-------- Data records --------
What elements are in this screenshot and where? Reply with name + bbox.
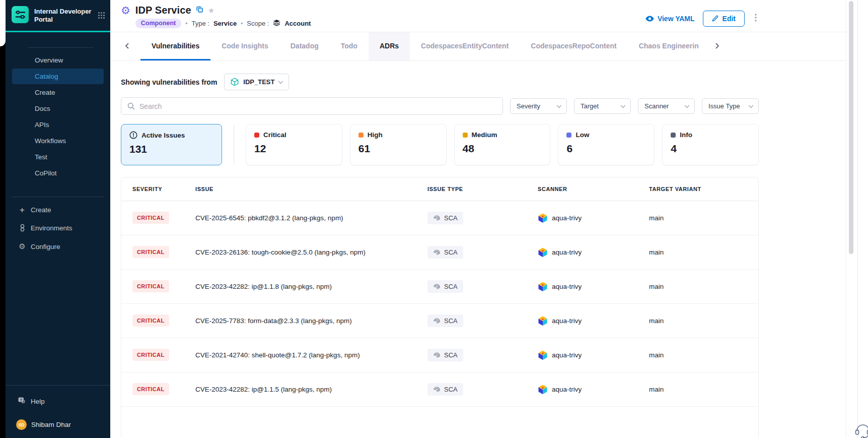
stat-value: 12 bbox=[254, 143, 334, 155]
issue-type-label: SCA bbox=[444, 351, 458, 359]
severity-dot bbox=[671, 133, 676, 138]
tab[interactable]: Todo bbox=[330, 32, 369, 60]
sidebar-nav-label: Overview bbox=[35, 56, 63, 64]
table-row[interactable]: CRITICAL CVE-2025-6545: pbkdf2@3.1.2 (la… bbox=[121, 201, 758, 235]
gear-icon: ⚙ bbox=[18, 242, 26, 251]
tab-list: Vulnerabilities Code Insights Datadog To… bbox=[140, 32, 710, 60]
edit-label: Edit bbox=[722, 15, 736, 23]
sidebar-divider bbox=[12, 197, 104, 197]
table-row[interactable]: CRITICAL CVE-2021-42740: shell-quote@1.7… bbox=[121, 338, 758, 372]
sidebar-action-configure[interactable]: ⚙ Configure bbox=[12, 237, 104, 256]
sidebar-nav-label: Workflows bbox=[35, 137, 66, 145]
sidebar-nav-item[interactable]: Test bbox=[12, 149, 104, 165]
sidebar-action-create[interactable]: + Create bbox=[12, 202, 104, 218]
more-options-icon[interactable] bbox=[753, 13, 759, 25]
filter-select[interactable]: Issue Type bbox=[702, 98, 759, 114]
sidebar-nav-item[interactable]: APIs bbox=[12, 117, 104, 133]
severity-stat-card[interactable]: Medium 48 bbox=[454, 124, 551, 165]
tab[interactable]: Code Insights bbox=[210, 32, 279, 60]
user-menu[interactable]: SD Shibam Dhar bbox=[16, 419, 110, 430]
severity-stat-card[interactable]: Critical 12 bbox=[246, 124, 342, 165]
severity-dot bbox=[566, 133, 571, 138]
issue-text: CVE-2023-26136: tough-cookie@2.5.0 (lang… bbox=[195, 248, 366, 256]
project-name: IDP_TEST bbox=[243, 78, 274, 86]
sidebar-divider bbox=[6, 385, 110, 386]
stat-label: Medium bbox=[472, 131, 497, 139]
sidebar-nav-item[interactable]: Workflows bbox=[12, 133, 104, 149]
help-button[interactable]: ? Help bbox=[18, 397, 110, 406]
main-panel: ⚙ IDP Service ★ Component bbox=[110, 0, 868, 438]
sidebar-action-environments[interactable]: Environments bbox=[12, 219, 104, 236]
target-variant: main bbox=[649, 386, 664, 393]
table-row[interactable]: CRITICAL CVE-2023-42282: ip@1.1.5 (lang-… bbox=[121, 372, 758, 406]
meta-separator: • bbox=[185, 20, 187, 27]
portal-logo-icon[interactable] bbox=[11, 6, 29, 26]
tabs-scroll-left-icon[interactable] bbox=[121, 39, 133, 54]
support-icon[interactable] bbox=[854, 422, 868, 438]
target-variant: main bbox=[649, 351, 664, 359]
filter-select[interactable]: Target bbox=[574, 98, 631, 114]
tab[interactable]: CodespacesRepoContent bbox=[520, 32, 627, 60]
project-select[interactable]: IDP_TEST bbox=[224, 74, 289, 90]
issue-type-label: SCA bbox=[444, 317, 458, 325]
severity-stat-card[interactable]: Info 4 bbox=[662, 124, 759, 165]
help-label: Help bbox=[31, 398, 45, 405]
table-row[interactable]: CRITICAL CVE-2023-26136: tough-cookie@2.… bbox=[121, 235, 758, 269]
sidebar-nav-item[interactable]: Docs bbox=[12, 101, 104, 116]
chevron-down-icon bbox=[557, 103, 562, 108]
stat-value: 48 bbox=[463, 143, 542, 155]
severity-stat-card[interactable]: Low 6 bbox=[558, 124, 655, 165]
issue-type-label: SCA bbox=[444, 214, 458, 222]
sidebar-nav-item[interactable]: CoPilot bbox=[12, 165, 104, 181]
filter-select[interactable]: Severity bbox=[510, 98, 567, 114]
severity-cards: Critical 12 High 61 bbox=[246, 124, 759, 165]
tab[interactable]: CodespacesEntityContent bbox=[410, 32, 520, 60]
table-row[interactable]: CRITICAL CVE-2023-42282: ip@1.1.8 (lang-… bbox=[121, 269, 758, 303]
scanner-name: aqua-trivy bbox=[552, 283, 582, 290]
scope-label: Scope : bbox=[247, 20, 269, 27]
meta-separator: • bbox=[241, 20, 243, 27]
sidebar-nav-item[interactable]: Catalog bbox=[12, 69, 104, 84]
search-input[interactable] bbox=[139, 102, 496, 110]
tab-label: Todo bbox=[341, 42, 357, 50]
sidebar-nav-item[interactable]: Overview bbox=[12, 52, 104, 68]
tab[interactable]: Chaos Engineerin bbox=[628, 32, 710, 60]
stat-value: 4 bbox=[671, 143, 750, 155]
filter-label: Scanner bbox=[644, 102, 669, 110]
svg-text:?: ? bbox=[20, 398, 22, 402]
severity-dot bbox=[463, 133, 468, 138]
table-row[interactable]: CRITICAL CVE-2025-7783: form-data@2.3.3 … bbox=[121, 303, 758, 338]
entity-meta: Component • Type : Service • Scope : bbox=[135, 19, 311, 28]
sidebar-nav-item[interactable]: Create bbox=[12, 85, 104, 100]
filter-select[interactable]: Scanner bbox=[638, 98, 695, 114]
issue-type-badge: SCA bbox=[427, 280, 463, 293]
tabs-scroll-right-icon[interactable] bbox=[711, 39, 724, 54]
column-header-issue: ISSUE bbox=[195, 177, 427, 201]
sidebar-action-label: Configure bbox=[31, 243, 60, 251]
search-icon bbox=[127, 102, 135, 110]
severity-stat-card[interactable]: High 61 bbox=[350, 124, 447, 165]
issue-type-badge: SCA bbox=[427, 383, 463, 396]
project-cube-icon bbox=[231, 78, 239, 86]
tab-label: CodespacesRepoContent bbox=[531, 42, 616, 50]
copy-icon[interactable] bbox=[196, 6, 203, 15]
chevron-down-icon bbox=[278, 79, 283, 84]
view-yaml-button[interactable]: View YAML bbox=[645, 15, 695, 23]
sca-scan-icon bbox=[433, 214, 441, 222]
scrollbar-track-border bbox=[846, 0, 846, 438]
favorite-star-icon[interactable]: ★ bbox=[208, 6, 214, 15]
app-grid-icon[interactable] bbox=[98, 12, 105, 21]
tab[interactable]: Vulnerabilities bbox=[140, 32, 210, 60]
sidebar-nav-label: Docs bbox=[35, 105, 50, 112]
scrollbar-thumb[interactable] bbox=[849, 1, 853, 254]
tab[interactable]: ADRs bbox=[369, 32, 410, 60]
column-header-target-variant: TARGET VARIANT bbox=[649, 177, 758, 201]
filter-bar: Severity Target Scanner Issue Ty bbox=[510, 97, 759, 115]
tab-label: Datadog bbox=[291, 42, 319, 50]
filter-label: Target bbox=[581, 102, 599, 110]
account-layers-icon bbox=[273, 19, 280, 28]
active-issues-card[interactable]: Active Issues 131 bbox=[121, 124, 222, 165]
sidebar-nav-label: Catalog bbox=[35, 73, 58, 80]
edit-button[interactable]: Edit bbox=[703, 11, 745, 27]
tab[interactable]: Datadog bbox=[279, 32, 330, 60]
--------
▶ [Your assignment]
Scan the entries above for the string "Vulnerabilities" and copy each line that contains it.

▶ [Result for this exercise]
tab-list: Vulnerabilities Code Insights Datadog To… bbox=[140, 32, 710, 60]
tab[interactable]: Vulnerabilities bbox=[140, 32, 210, 60]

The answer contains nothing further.